§ **Requirement**:
The records below are to be copied exactly, with their pictures left out.

§ **Records provided**:
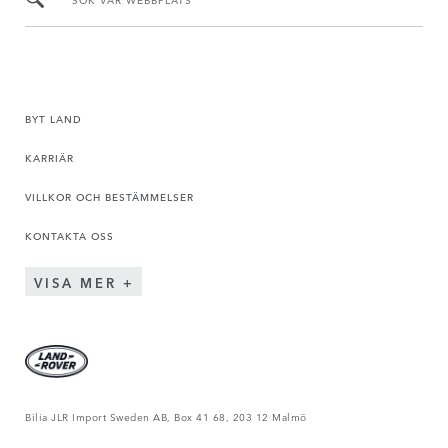
BYT LAND
KARRIÄR
VILLKOR OCH BESTÄMMELSER
KONTAKTA OSS
VISA MER
Bilia JLR Import Sweden AB, Box 41 68, 203 12 Malmö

§ **Output**:
BYT LAND
KARRIÄR
VILLKOR OCH BESTÄMMELSER
KONTAKTA OSS
VISA MER
Bilia JLR Import Sweden AB, Box 41 68, 203 12 Malmö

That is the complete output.